10 februari 2018 - Een trainer neigt naar een eenrichtingsverkeer met de hardlopers. Misschien maak je te weinig tijd vrij om de rollen om te draaien. Het gaat niet alleen om de doelen die je stelt voor de atleten maar ook wat jij eruit haalt. Dat kan voor jou en de hardloper het proces verbeteren.
De rol van een trainer is idealiter een duaal systeem. Je geeft maar je ontvangt ook veel. Het is niet alleen het uitdelen van schema’s, doelen, tips of bestraffende donderspeeches. Je hebt zelf ook verwachtingen bij je mensen. Zeker als belangrijke evenementen er aankomen, stijgt ook bij jou als trainer de spanning. Tenslotte speel je een grote rol in hoe die wedstrijd verloopt. Je bent geen neutrale kijker, je hebt veel invloed op het proces. Net de komende Winterspelen vormen inspiratie om in te gaan op die rol.
Test drie kilometer
Zit je in de opbouw van een belangrijke wedstrijd, of een serie van wedstrijden, dan wil je weten hoe het er voor staat met de atleet. Schaatser Jan Blokhuijsen testte zich afgelopen week even op het ijs met een 3 kilometer. De schaatser heeft griep gehad, het virus bleef wekenlang actief. Eventjes was hij ook bang voor een longontsteking. Aanstaande zondag is de 5 kilometer, één van de twee onderdelen waar hij aan meedoet tijdens de Olympische Winterspelen. De 3 kilometer was nodig: A) voor de tussentijden en eindtijd en B) het gevoel over de vorm.
Sleutelmomenten
Een test kan echt een sleutelmoment zijn voor een sporter. De timing is goed, ook al heeft Blokhuijsen al weken te lijden onder het virus. Als trainer kies je een testmoment nét voor een belangrijke wedstrijd. Je simuleert daarbij de wedstrijdomstandigheden. De intensiteit ligt dicht tegen het niveau van de wedstrijdinspanning aan. Toch ben je als trainer voorzichtig en maak je de test niet té lang. In het geval van Blokhuijsen geen 5 maar 3 kilometer. Je wil niet dat de test te lang herstel nodig heeft. De vermoeide benen zouden zelfs kunnen aanhouden tot die belangrijke wedstrijd.

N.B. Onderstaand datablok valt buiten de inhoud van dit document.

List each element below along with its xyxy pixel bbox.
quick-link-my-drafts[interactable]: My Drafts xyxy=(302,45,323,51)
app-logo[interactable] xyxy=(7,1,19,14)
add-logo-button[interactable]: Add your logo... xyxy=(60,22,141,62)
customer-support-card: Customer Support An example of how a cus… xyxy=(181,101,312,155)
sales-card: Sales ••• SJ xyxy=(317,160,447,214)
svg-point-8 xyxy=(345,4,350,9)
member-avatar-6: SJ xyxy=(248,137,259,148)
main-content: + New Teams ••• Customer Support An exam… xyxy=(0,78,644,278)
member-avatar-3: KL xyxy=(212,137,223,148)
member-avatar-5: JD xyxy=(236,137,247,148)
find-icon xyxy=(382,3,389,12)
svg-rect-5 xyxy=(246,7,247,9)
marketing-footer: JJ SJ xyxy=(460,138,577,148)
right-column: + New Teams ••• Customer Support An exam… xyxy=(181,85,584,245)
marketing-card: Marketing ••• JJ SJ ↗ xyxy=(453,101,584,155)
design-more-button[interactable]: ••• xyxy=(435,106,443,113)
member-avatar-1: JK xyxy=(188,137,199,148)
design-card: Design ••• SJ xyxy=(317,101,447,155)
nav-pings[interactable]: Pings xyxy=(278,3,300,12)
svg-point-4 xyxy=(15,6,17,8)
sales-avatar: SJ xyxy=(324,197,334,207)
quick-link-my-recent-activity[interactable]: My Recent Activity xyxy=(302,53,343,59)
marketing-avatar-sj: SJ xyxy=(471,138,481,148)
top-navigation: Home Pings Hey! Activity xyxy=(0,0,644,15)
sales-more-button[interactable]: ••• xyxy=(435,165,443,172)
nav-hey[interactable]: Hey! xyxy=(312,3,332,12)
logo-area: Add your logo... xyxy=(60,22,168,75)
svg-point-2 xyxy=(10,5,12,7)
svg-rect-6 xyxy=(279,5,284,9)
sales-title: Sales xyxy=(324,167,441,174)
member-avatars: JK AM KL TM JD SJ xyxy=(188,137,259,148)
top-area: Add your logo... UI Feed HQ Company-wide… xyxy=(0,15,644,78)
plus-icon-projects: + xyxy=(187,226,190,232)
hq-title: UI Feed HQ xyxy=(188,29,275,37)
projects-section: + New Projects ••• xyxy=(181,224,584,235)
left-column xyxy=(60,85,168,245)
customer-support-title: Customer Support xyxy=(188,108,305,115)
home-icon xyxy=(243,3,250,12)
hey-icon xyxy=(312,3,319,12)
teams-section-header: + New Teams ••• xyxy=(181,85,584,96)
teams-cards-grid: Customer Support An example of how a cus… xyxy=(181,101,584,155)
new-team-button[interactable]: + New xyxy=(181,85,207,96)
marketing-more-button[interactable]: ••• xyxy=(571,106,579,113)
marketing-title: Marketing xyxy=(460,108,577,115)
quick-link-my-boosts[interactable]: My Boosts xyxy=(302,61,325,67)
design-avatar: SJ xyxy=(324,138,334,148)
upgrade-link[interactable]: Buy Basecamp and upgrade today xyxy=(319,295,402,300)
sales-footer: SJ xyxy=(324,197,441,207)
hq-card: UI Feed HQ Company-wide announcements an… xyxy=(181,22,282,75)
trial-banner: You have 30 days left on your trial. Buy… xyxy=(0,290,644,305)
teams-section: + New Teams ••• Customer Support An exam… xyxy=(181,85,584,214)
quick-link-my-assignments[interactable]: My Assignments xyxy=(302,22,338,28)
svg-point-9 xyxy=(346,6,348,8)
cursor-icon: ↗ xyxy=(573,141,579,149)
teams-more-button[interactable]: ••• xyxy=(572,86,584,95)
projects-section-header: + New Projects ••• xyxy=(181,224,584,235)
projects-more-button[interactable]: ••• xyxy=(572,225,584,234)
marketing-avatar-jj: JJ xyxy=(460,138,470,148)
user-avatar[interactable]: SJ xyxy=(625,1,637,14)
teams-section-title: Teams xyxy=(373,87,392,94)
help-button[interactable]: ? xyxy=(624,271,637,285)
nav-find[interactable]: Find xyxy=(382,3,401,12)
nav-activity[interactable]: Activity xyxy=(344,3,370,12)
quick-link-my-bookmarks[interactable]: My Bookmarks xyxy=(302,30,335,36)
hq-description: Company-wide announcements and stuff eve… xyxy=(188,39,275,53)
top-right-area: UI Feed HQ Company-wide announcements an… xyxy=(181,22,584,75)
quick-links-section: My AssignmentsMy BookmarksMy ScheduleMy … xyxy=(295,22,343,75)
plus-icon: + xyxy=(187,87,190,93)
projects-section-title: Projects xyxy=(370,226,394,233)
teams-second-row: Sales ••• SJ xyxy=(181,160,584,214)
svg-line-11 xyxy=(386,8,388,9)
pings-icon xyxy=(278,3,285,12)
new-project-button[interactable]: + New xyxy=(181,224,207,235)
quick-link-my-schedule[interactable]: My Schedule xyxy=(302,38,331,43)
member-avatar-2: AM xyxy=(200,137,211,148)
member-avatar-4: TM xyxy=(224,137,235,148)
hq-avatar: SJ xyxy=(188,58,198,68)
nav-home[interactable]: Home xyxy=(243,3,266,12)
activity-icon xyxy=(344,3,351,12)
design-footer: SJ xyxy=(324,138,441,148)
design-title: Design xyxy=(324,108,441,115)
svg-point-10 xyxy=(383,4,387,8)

Van communicatie naar innovatie
Die test is een mooi moment om het tweerichtingsverkeer op te pakken. Ten eerste stel je samen een strategie op voor de wedstrijd. Met wat je uit de test hebt gezien plus je gegevens van de afgelopen trainingsweken bespreek je de wedstrijd. Hoe start je? Waar zijn er kansen? Hoe zal het verloop gaan? En als er directe concurrenten zijn, hoe zien de hardloper en jij het scenario van de wedstrijd? Geef daarbij als trainer aan waar je kansen ziet, maar ook of je hardloper juist wat zuiniger moet zijn onder omstandigheden. Je helpt met tips en adviezen bovenop de scenario’s die mogelijk spelen. Het is ook aan jou als trainer om jouw verwachtingen duidelijk te maken. Niet alleen het scenario geven maar ook het gevoel wat jij bij deze wedstrijd of training hebt. Wat verwacht je van het proces maar ook van het resultaat? Niet alleen geven maar ook de sporter duidelijk maken hoe jij er in gaat. Tenslotte betekent de ontwikkeling van een sporter ook een ontwikkeling voor jou. Dat vergeten we wel eens. Dit twee richtingenverkeer kan er voor zorgen dat innovatie en een echte shift ontstaat. Opeens zien jullie dat bijvoorbeeld een routineuze wedstrijd in het voorseizoen eigenlijk niet past bij deze hardloper. Of dat je echt met andere trainingsmateriaal moet werken. Vaak is de relatie tussen hardloper en trainer op een gewone dag ook een die gewoon doorgaat. In de aanloop naar een grote wedstrijd met daarbij een testmoment kan de relatie veel scherper worden. Dat is niet negatief maar juist positief. Aan beide kanten ontstaat een helder beeld omdat de spanning meehelpt aan sprongen in het denken. Vlak voor, tijdens en na een grote wedstrijd kan wel eens duidelijk worden waar de shift echt nodig is. Dat is helemaal niet erg want veel trainers zijn naast echte mensen-mensen ook in voor ontwikkelingen. Je wil als trainer graag onderzoeken zonder de bewezen trainingstechnieken achter te laten. Een verbetering in de relatie kan leiden tot innovatie voor jullie beiden.